Very few Australians today know of the fierce air battles fought across the Top End of Australia in World War II.
For more than two years Japanese aircraft crossed the coast and bombed relentlessly. Savage dogfights were fought between the legendary Zero fighter and Allied Kittyhawks and Spitfires. Big twin-engine Betty bombers rained down blast and fire upon airfields and towns, even penetrating as far inland as Katherine, some 300 kilometres from the coast.
Nearly 200 Japanese aircrew died in the onslaught. This book lists all of their names and describes all of the combat missions – and reveals for the first time that the number of combat flights, aircraft shot down, and aircrew who died is far higher than previously thought.
Scores of aircraft were downed in combat operations ranging from Exmouth to Townsville, with the majority of action taking place in the Northern Territory. This new extensive research shows the number of air raids was higher than the previously suggested figure of 64, with 77 raids on the Territory alone, while 208 enemy combat flights were carried out across Northern Australia.

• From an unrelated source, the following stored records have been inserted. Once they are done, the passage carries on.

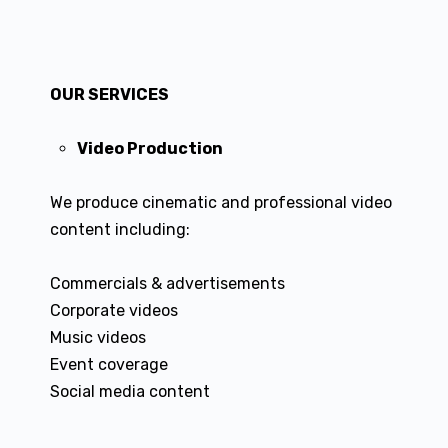
OUR SERVICES
Video Production
We produce cinematic and professional video
content including:
Commercials & advertisements
Corporate videos
Music videos
Event coverage
Social media content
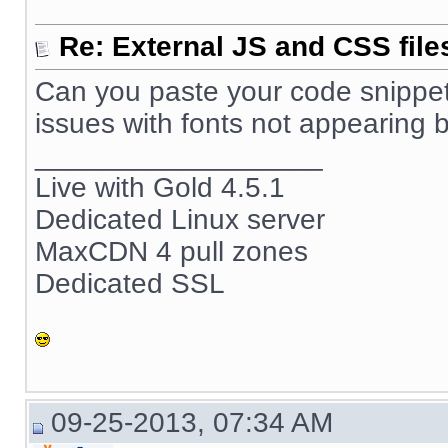
Re: External JS and CSS file
Can you paste your code snippet
issues with fonts not appearing b
__________________
Live with Gold 4.5.1
Dedicated Linux server
MaxCDN 4 pull zones
Dedicated SSL
09-25-2013, 07:34 AM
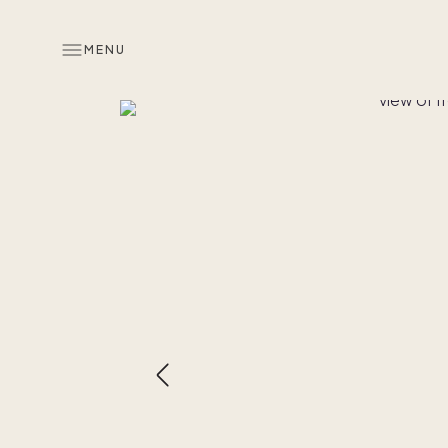
MENU
Overview
Look inside
Memories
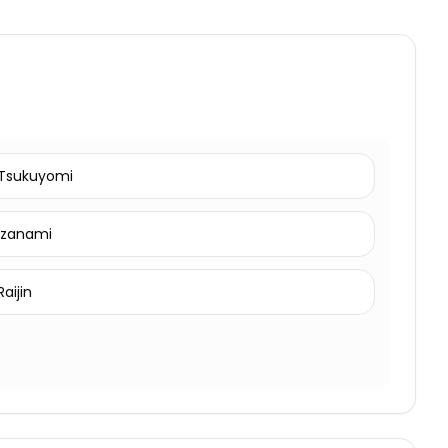
Tsukuyomi
Izanami
Raijin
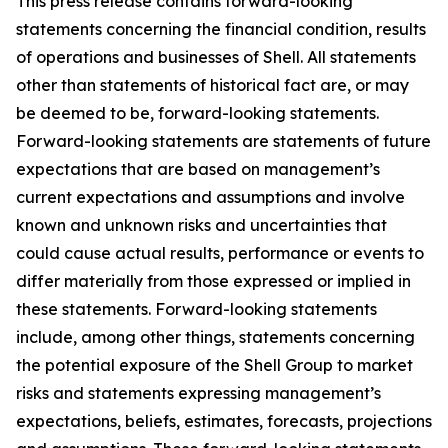
This press release contains forward-looking
statements concerning the financial condition, results
of operations and businesses of Shell. All statements
other than statements of historical fact are, or may
be deemed to be, forward-looking statements.
Forward-looking statements are statements of future
expectations that are based on management’s
current expectations and assumptions and involve
known and unknown risks and uncertainties that
could cause actual results, performance or events to
differ materially from those expressed or implied in
these statements. Forward-looking statements
include, among other things, statements concerning
the potential exposure of the Shell Group to market
risks and statements expressing management’s
expectations, beliefs, estimates, forecasts, projections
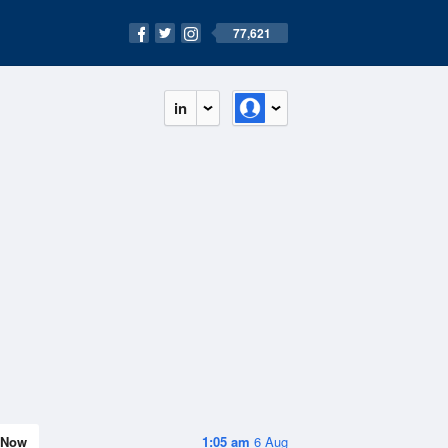
77,621
in
Now
1:05 am
6 Aug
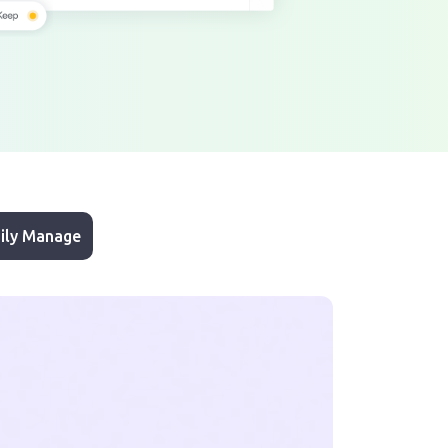
ily Manage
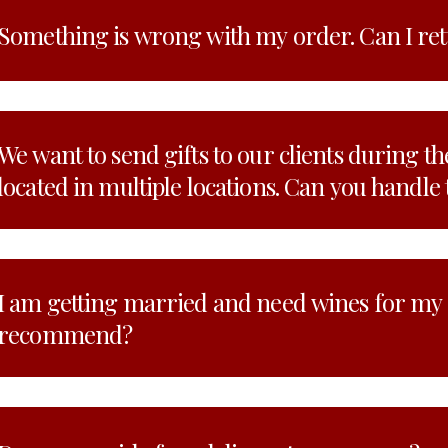
Something is wrong with my order. Can I re
We want to send gifts to our clients during th
located in multiple locations. Can you handle 
I am getting married and need wines for my
recommend?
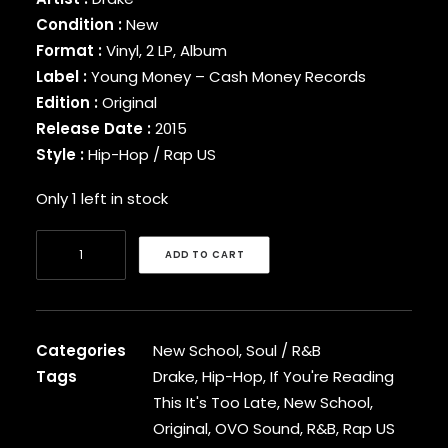
BINARY STAR
Condition :
New
BLACK MILK
Format :
Vinyl, 2 LP, Album
BLACK MOON
Label :
Young Money – Cash Money Records
BLACK SHEEP
Edition :
Original
BLAQ POET
Release Date :
2015
BLU
Style :
Hip-Hop / Rap US
BONE THUGS-N-HARMONY
BOOGIE
Only 1 left in stock
BOOGIE DOWN PRODUCTIONS
BRAND NUBIAN
Drake
BRENT FAIYAZ
ADD TO CART
-
BROCKHAMPTON
If
BROTHER ALI
You're
BUN B
BUSTA RHYMES
Reading
Categories
New School
,
Soul / R&B
CAMP LO
This
Tags
Drake
,
Hip-Hop
,
If You're Reading
CAMRON
It's
This It's Too Late
,
New School
,
CAPITAL STEEZ
Too
Original
,
OVO Sound
,
R&B
,
Rap US
CAPONE-N-NOREAGA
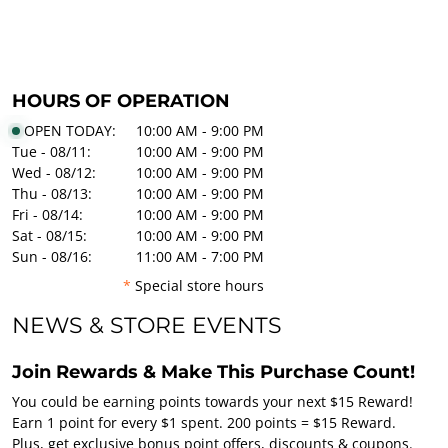
HOURS OF OPERATION
OPEN TODAY:
10:00 AM - 9:00 PM
Tue - 08/11:
10:00 AM - 9:00 PM
Wed - 08/12:
10:00 AM - 9:00 PM
Thu - 08/13:
10:00 AM - 9:00 PM
Fri - 08/14:
10:00 AM - 9:00 PM
Sat - 08/15:
10:00 AM - 9:00 PM
Sun - 08/16:
11:00 AM - 7:00 PM
*
Special store hours
NEWS & STORE EVENTS
Join Rewards & Make This Purchase Count!
You could be earning points towards your next $15 Reward!
Earn 1 point for every $1 spent. 200 points = $15 Reward.
Plus, get exclusive bonus point offers, discounts & coupons.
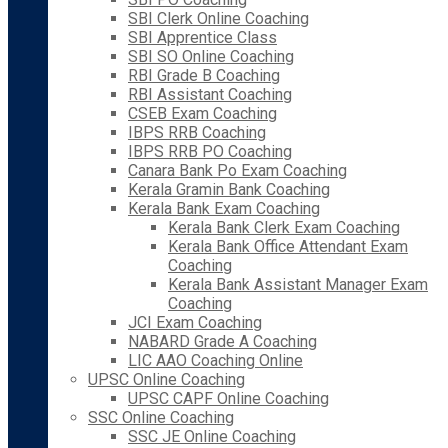
SBI Clerk Online Coaching
SBI Apprentice Class
SBI SO Online Coaching
RBI Grade B Coaching
RBI Assistant Coaching
CSEB Exam Coaching
IBPS RRB Coaching
IBPS RRB PO Coaching
Canara Bank Po Exam Coaching
Kerala Gramin Bank Coaching
Kerala Bank Exam Coaching
Kerala Bank Clerk Exam Coaching
Kerala Bank Office Attendant Exam
Coaching
Kerala Bank Assistant Manager Exam
Coaching
JCI Exam Coaching
NABARD Grade A Coaching
LIC AAO Coaching Online
UPSC Online Coaching
UPSC CAPF Online Coaching
SSC Online Coaching
SSC JE Online Coaching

186 Japanese airmen died when their aircraft were brought down. In many cases their bodies lie in remote sites across the vast bush and coastal waters of the north. Many of the wrecks have never been found.
The Empire Strikes South describes all of the aircraft used, and gives an insight into the world of fighter pilots and aircrew. With a full range of new colour graphics by renowned illustrator Michael Claringbould, this significant new research reveals a battle for Australia that has been previously unknown.